:: Records for the task ::
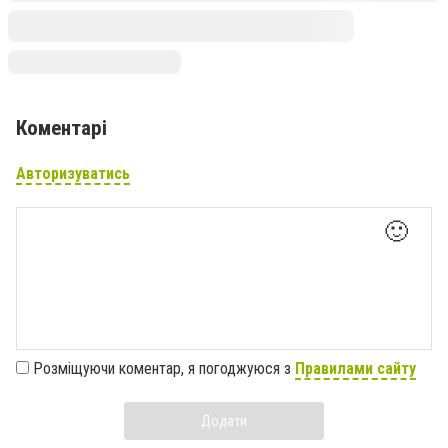
Коментарі
Авторизуватись
🙂
Розміщуючи коментар, я погоджуюся з
Правилами сайту
Додати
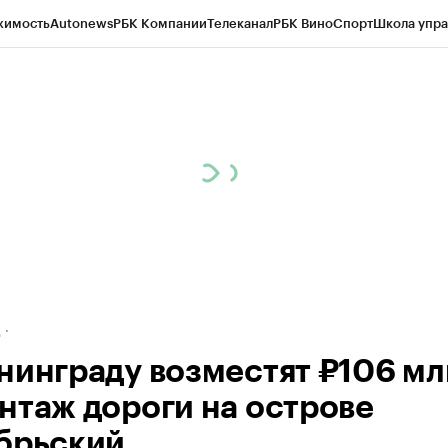
жимость
Autonews
РБК Компании
Телеканал
РБК Вино
Спорт
Школа упра
ипто
РБК Бизнес-среда
Дискуссионный клуб
Исследования
Кредитные 
рагентов
Политика
Экономика
Бизнес
Технологии и медиа
Финансы
Рын
д
нинграду возместят ₽106 мл
нтаж дороги на острове
брьский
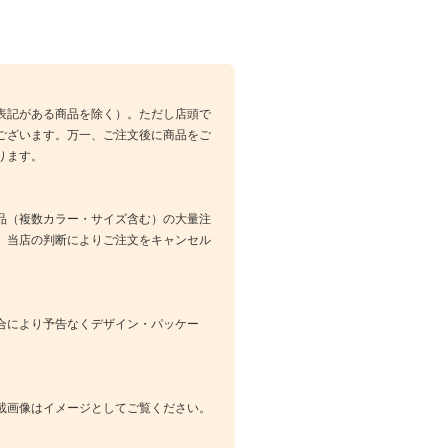
表記がある商品を除く）。ただし店頭で
ございます。万一、ご注文後に商品をご
ります。
品（複数カラー・サイズ含む）の大量注
、当店の判断によりご注文をキャンセル
合により予告なくデザイン・パッケー
載画像はイメージとしてご覧ください。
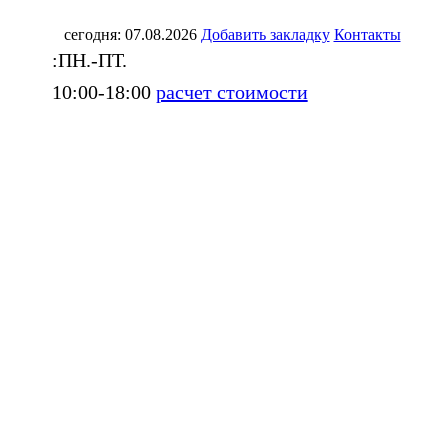
сегодня: 07.08.2026
Добавить закладку
Контакты
:ПН.-ПТ.
10:00-18:00
расчет стоимости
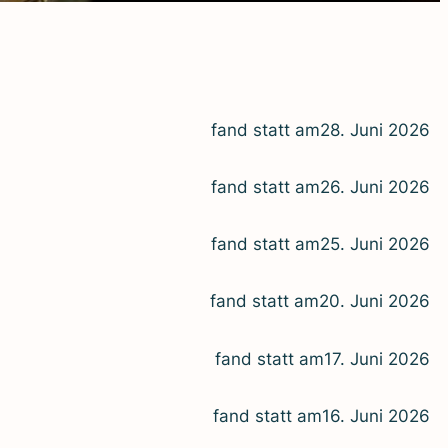
fand statt am
28. Juni 2026
fand statt am
26. Juni 2026
fand statt am
25. Juni 2026
fand statt am
20. Juni 2026
fand statt am
17. Juni 2026
fand statt am
16. Juni 2026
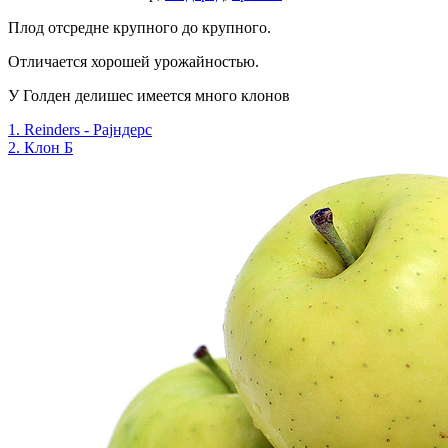
Плод отсредне крупного до крупного.
Отличается хорошей урожайностью.
У Голден делишес имеется много клонов
1. Reinders - Рајндерс
2. Клон Б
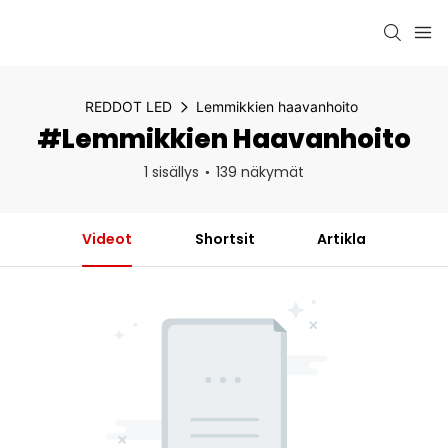
REDDOT LED
Lemmikkien haavanhoito
#Lemmikkien Haavanhoito
1 sisällys
139 näkymät
Videot
Shortsit
Artikla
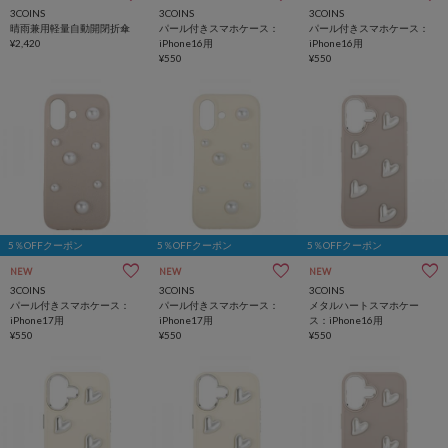
3COINS
3COINS
3COINS
晴雨兼用軽量自動開閉折傘
パール付きスマホケース：
パール付きスマホケース：
¥2,420
iPhone16用
iPhone16用
¥550
¥550
5％OFFクーポン
5％OFFクーポン
5％OFFクーポン
NEW
NEW
NEW
3COINS
3COINS
3COINS
パール付きスマホケース：
パール付きスマホケース：
メタルハートスマホケー
iPhone17用
iPhone17用
ス：iPhone16用
¥550
¥550
¥550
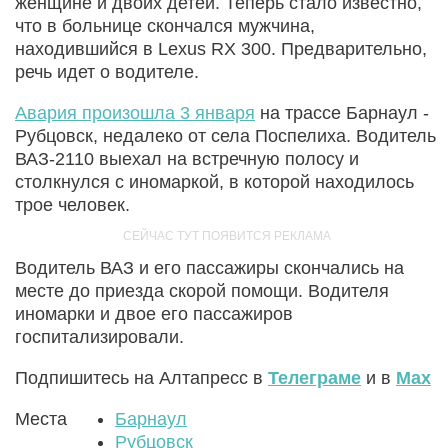
женщине и двоих детей. Теперь стало известно,
что в больнице скончался мужчина,
находившийся в Lexus RX 300. Предварительно,
речь идет о водителе.
Авария произошла 3 января
на трассе Барнаул -
Рубцовск, недалеко от села Поспелиха. Водитель
ВАЗ-2110 выехал на встречную полосу и
столкнулся с иномаркой, в которой находилось
трое человек.
Водитель ВАЗ и его пассажиры скончались на
месте до приезда скорой помощи. Водителя
иномарки и двое его пассажиров
госпитализировали.
Подпишитесь на Алтапресс в
Телеграме
и в
Max
Места
Барнаул
Рубцовск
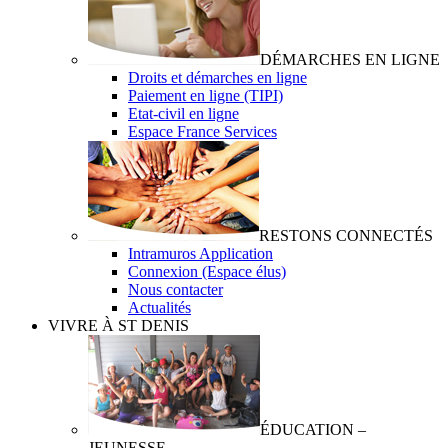
DÉMARCHES EN LIGNE
Droits et démarches en ligne
Paiement en ligne (TIPI)
Etat-civil en ligne
Espace France Services
RESTONS CONNECTÉS
Intramuros Application
Connexion (Espace élus)
Nous contacter
Actualités
VIVRE À ST DENIS
ÉDUCATION –
JEUNESSE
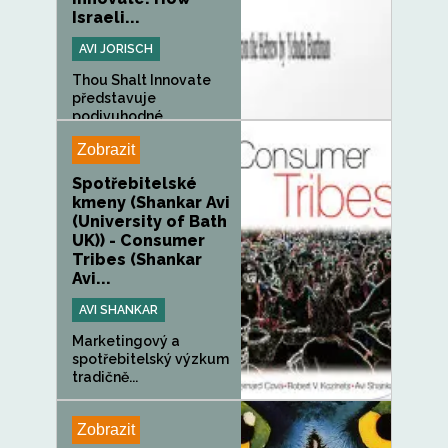
Israeli...
AVI JORISCH
Thou Shalt Innovate
představuje
podivuhodné
izraelské...
Zobrazit
Spotřebitelské
kmeny (Shankar Avi
(University of Bath
UK)) - Consumer
Tribes (Shankar
Avi...
AVI SHANKAR
Marketingový a
spotřebitelský výzkum
tradičně...
Zobrazit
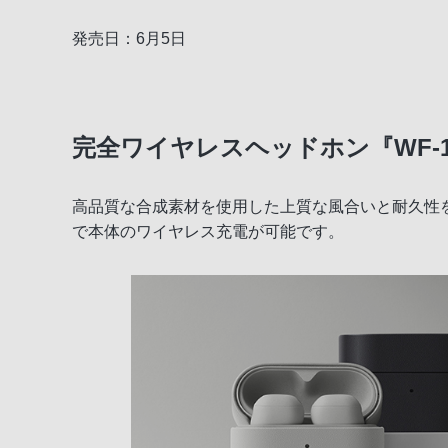
発売日：6月5日
完全ワイヤレスヘッドホン『WF-10
高品質な合成素材を使用した上質な風合いと耐久性
で本体のワイヤレス充電が可能です。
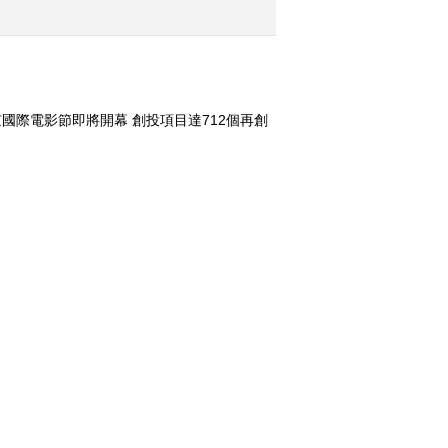
2017-03-07 13:45:57
《文化十分》 20170306
國際電影節即將開幕 創投項目達712個再創
》 20170310）
2017-03-06 12:39:57
《文化十分》 20170303
換一組
2017-03-03 14:11:57
《文化十分》 20170302
服卖出上亿
[绿色时空]苔藓里长出无
2017-03-02 12:41:55
08
限“钱”景 整期视频
(20160110)
《文化十分》 20170301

:: Exercise description ::
Copy each line above that has the word "Рубцовск".

:: Response to the exercise ::
Рубцовск, недалеко от села Поспелиха. Водитель
Рубцовск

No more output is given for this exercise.